Alessandro Veneziani
7 anni, 2 mesi
Io vorrei che l'implicazione CULTURA => ETICA fosse vera. Ma ho davvero molti esempi in cui non e' cosi'. L'etica senza cultura sta in piedi (e di solito, chi sa di non sapere non e' ignorante) e non e' pericolosa. La cultura senza etica invece e' dannosissima e, purtroppo, mi creda, ne ho vista. Quindi, pur sapendo bene che la cultura ha un ruolo fondamentale, mi sono dovuto disilludere sul fatto che sia sufficiente. Una prova? Recentemente, un importante docente universitario e' stato diffidato dall'avere ruoli amministrativi perche' c'e evidenza che abbia gestito le promozioni universitarie in modo arbitrario. Era anche un ex ministro delle finanze. Certo, ci spaventano i fautori del no-vax, ma solo perche' i danni di chii fa della cultura un'arma impropria sono piu' silenziosi. Ma non meno dannosi, nella misura in cui selezionano male la classe dirigente.
Gianalberto Vezzoli
7 anni, 2 mesi
Tecnologie ed umanesimo sono in contrasto? Dipende da quale uso si voglia fare delle tecnologie.

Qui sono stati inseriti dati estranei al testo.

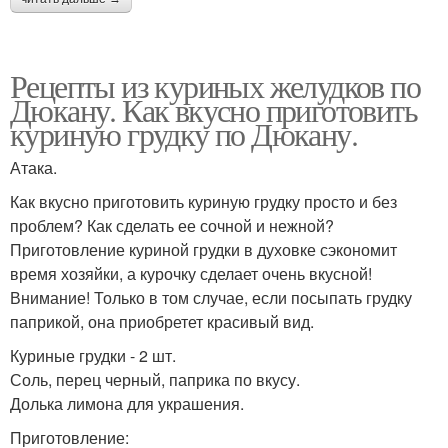
Рецепты из куриных желудков по
Дюкану. Как вкусно приготовить
куриную грудку по Дюкану.
Атака.
Как вкусно приготовить куриную грудку просто и без
проблем? Как сделать ее сочной и нежной?
Приготовление куриной грудки в духовке сэкономит
время хозяйки, а курочку сделает очень вкусной!
Внимание! Только в том случае, если посыпать грудку
паприкой, она приобретет красивый вид.
Куриные грудки - 2 шт.
Соль, перец черный, паприка по вкусу.
Долька лимона для украшения.
Приготовление: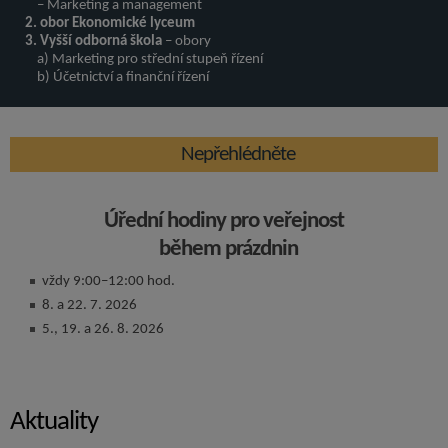
– Marketing a management
2. obor Ekonomické lyceum
3. Vyšší odborná škola
– obory
a) Marketing pro střední stupeň řízení
b) Účetnictví a finanční řízení
Nepřehlédněte
Úřední hodiny pro veřejnost
během prázdnin
vždy 9:00–12:00 hod.
8. a 22. 7. 2026
5., 19. a 26. 8. 2026
Aktuality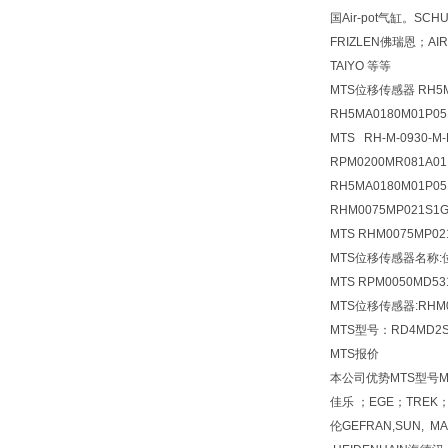
国Air-pot气缸。SCH
FRIZLEN佛瑞恩；
TAIYO 等等
MTS位移传感器 RH5M
RH5MA0180M01P0
MTS RH-M-0930-M-
RPM0200MR081A01
RH5MA0180M01P0
RHM0075MP021S1G
MTS RHM0075MP02
MTS位移传感器
名称:
MTS RPM0050MD53
MTS位移传感器:RHM00
MTS型号：RD4MD2S0
MTS报价
本公司优势MTS型号MTSMT
佳乐 ；EGE；TREK；H
伦GEFRAN,SUN, M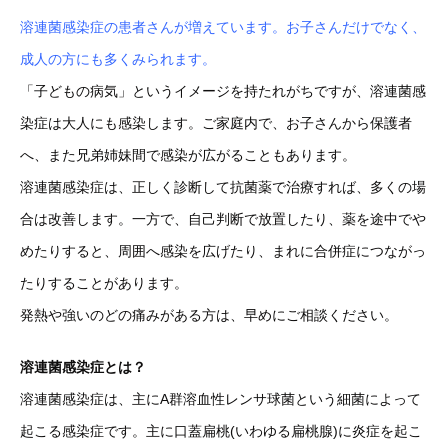
溶連菌感染症の患者さんが増えています。お子さんだけでなく、
成人の方にも多くみられま
す。
「子どもの病気」というイメージを持たれがちですが、溶連菌感
染症は大人にも感染します。ご家庭内で、お子さんから保護者
へ、また兄弟姉妹間で感染が広がることもあります。
溶連菌感染症は、正しく診断して抗菌薬で治療すれば、多くの場
合は改善します。一方で、自己判断で放置したり、薬を途中でや
めたりすると、周囲へ感染を広げたり、まれに合併症につながっ
たりすることがあります。
発熱や強いのどの痛みがある方は、早めにご相談ください。
溶連菌感染症とは？
溶連菌感染症は、主にA群溶血性レンサ球菌という細菌によって
起こる感染症です。主に口蓋扁桃(いわゆる扁桃腺)に炎症を起こ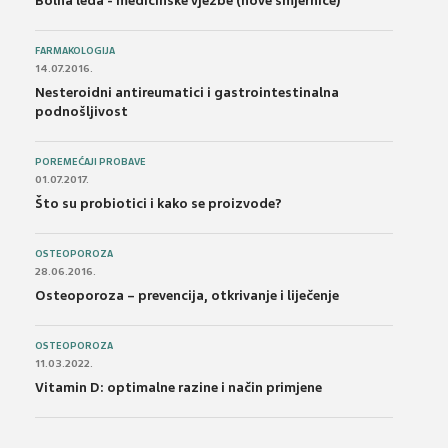
Bolna leđa - medicinske vježbe (nove smjernice)
FARMAKOLOGIJA
14.07.2016.
Nesteroidni antireumatici i gastrointestinalna
podnošljivost
POREMEĆAJI PROBAVE
01.07.2017.
Što su probiotici i kako se proizvode?
OSTEOPOROZA
28.06.2016.
Osteoporoza – prevencija, otkrivanje i liječenje
OSTEOPOROZA
11.03.2022.
Vitamin D: optimalne razine i način primjene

Sono stato una vita in mezzo all'evoluzione delle tecnologie per il settore in cui lavoravo. Sono solo servite a produrre meglio, in maggiore quantità, con costi minori e minor fatica per le persone. Le tecnologie bene impiegate servono a LIBERARE e non a rendere schiave le persone. Se accade il contrario, la responsabilità è di chi usa male le tecnologie.
Maria Grazia D
7 anni, 2 mesi
Sig. Vezzoli, veda Lei se si usano male le tecnologie. Per esempio ogni 3 x 2 viene messo sul mercato un nuovo tipo di cellulare, e gli altri dove vanno a finire? Stessa cosa vale per i televisori, o elettrodomestici che durano pochi anni e poi non funzionano più, ecc. ecc......costi a poco prezzo ma di scarso valore, in compenso di grande consumo!
silvana messori
7 anni, 3 mesi
Lo strumento sempre di più in sviluppo di tecnologie applicate, in sé è neutro! è il suo uso come ogni oggetto(penso alla lavatrice o al televisore per il passato, ad esempio) che comporta gli effetti collaterali. La comunicazione in sé è "umanesimo" e che diventa inumano quando invece di essere al servizio dell'uomo, usa l'uomo per profitto! Per essere in tema all'articolo, gli insegnanti stessi subiranno per forza di cose, dei cambiamenti rivoluzionari, ma che dovranno essere tenuti sotto controllo nel metodo, non proibendo, ma qualificandone l'uso! Dobbiamo vedere un po' più in là dello sguardo degli "anziani di oggi" e parlo dei 40enni, perché gli 80enni mi sembrano a volte anche più vivaci dei giovani ed usano gli strumenti in modo adeguato al bisogno; L'individualismo e l'isolamento conseguente è da combattere, e non quanto invece lo strumento sia di socializzazione ed in aiuto ad una umanità in declino soprattutto culturalmente nei valori più semplici ed antropologici.
Giancarlo Passalacqua
7 anni, 3 mesi
Una cosa,secondo il mio modesto parere ,potrebbe aiutare i giovani a capire chi siamo e da dove veniamo , dedicare più ore all'insegnamento della storia dell'umanità , la storia é una grande maestra,la conoscenza degli errori fatti durante il lungo e faticoso cammino dell'umanità verso la conoscenza credo sia un grosso aiuto alla formazione e maturazione dei giovani , ed un grosso aiuto per evitare alle generazioni future di essere senza radici .
Graziano Rosponi
7 anni, 3 mesi
Al tempo dei miei nonni a scuola ci si andava per imparare a leggere, scrivere e far di conto. Poi, chi aveva mezzi iscriveva i figli alle superiori, Avviamento al Lavoro o Liceo, gli altri a lavorare. Perciò l'Umanesimo rimaneva appalto di pochi e ben circoscritti ceti sociali. Oggi che ci sarebbero i mezzi e le possibilità di estenderlo a tutti, viene snobbato da tanti perché presenta sbocchi lavorativi poco interessanti in confronto ad altre discipline. E con il lavoro che scarseggia viene ancor più emarginato. A chi, nonostante tutto ancora lo coltiva, tanto di cappello.